Carving with the Feather

My first full day on the trail, I awoke so excited for my day.  I climbed the number-number hill, and enjoyed the view and included the Land Honoring Song in my morning ritual.  What a gorgeous view.  The river below, winding through the wilds, with flat-topped lacy trees perfectly spaced in the bush, lit up with a golden gauzy light that may only exist in Africa as far as I can tell.  Resplendent.  Glowing.  Mystical.  Amazing.

As I was trained to announce myself to any sacred land by my indigenous earth wisdom mama/teacher Maria Yraceburu, I used my fingers to create a small circle in the chocolate silty soil, and scratched my personal symbol with a twig, set prayers into the circle, and finished my “hello” with a small drop of my spit, a part of myself that holds the codes of my DNA, and the value of my moisture in a dry place.  I sent my consciousness down into this soil, then, connecting with the minerals here, with the bones of this land.  I beamed my love into this land.  My gratitude.  My honoring.  And I asked again for what I wanted – please, Mama, help me to fully embody in this body, to love myself here as I am, so that I can contribute, serve, and love without distraction.  My intention looped back as a big blessing feeling, and I knew the land agreed.  

We walked again, with some extra weight in each of our packs, as one of our sisters was struggling with back pain.  And I felt grateful for my big strong body – for my long legs, for the heartiness of my digestion and my spine.  It was not lost on me that the sister was experiencing excruciating back pain had a “perfectly shaped body” according to my girl-training.  So here is another reflection… my body is an instrument, not just a decoration.  I am healthy, strong, stabile, resilient in my body.  There is so much to be grateful for.

We walked and enjoyed so many animals.  Kudu antelope.  Wildebeest.

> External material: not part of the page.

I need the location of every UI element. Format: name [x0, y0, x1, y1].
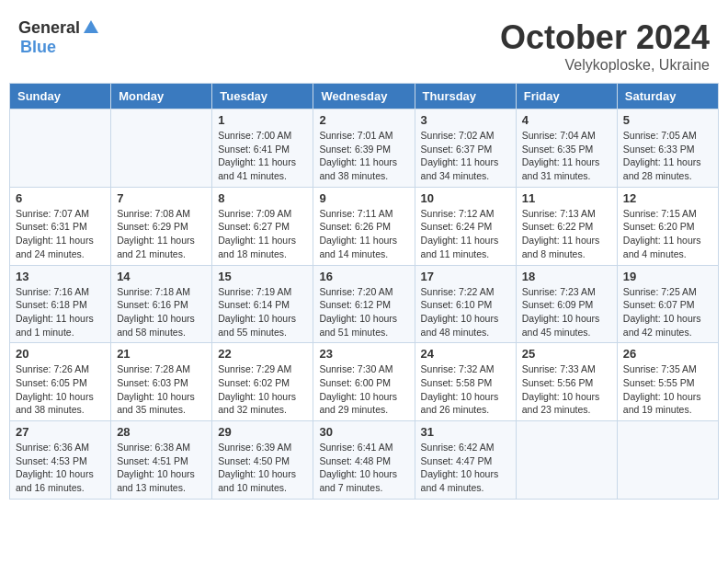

And we learned more about identifying the tracks, the dung.  Everything here works in silent brilliant harmony.  Symbiosis everywhere. And we were walking as a pack.  As we walked, single file and silent, the animals could see us as one strange big beast, and this helped us stay safe.  

Stopping for a short sharing circle, it was revealed that more than half of our group were now experiencing body pains – pounding headaches, deep sadness, a sore foot, bad back pain.  And as I listen and respect my sisters for holding themselves through these challenges, I reflect again – my body feels great!  And so I am able to serve.  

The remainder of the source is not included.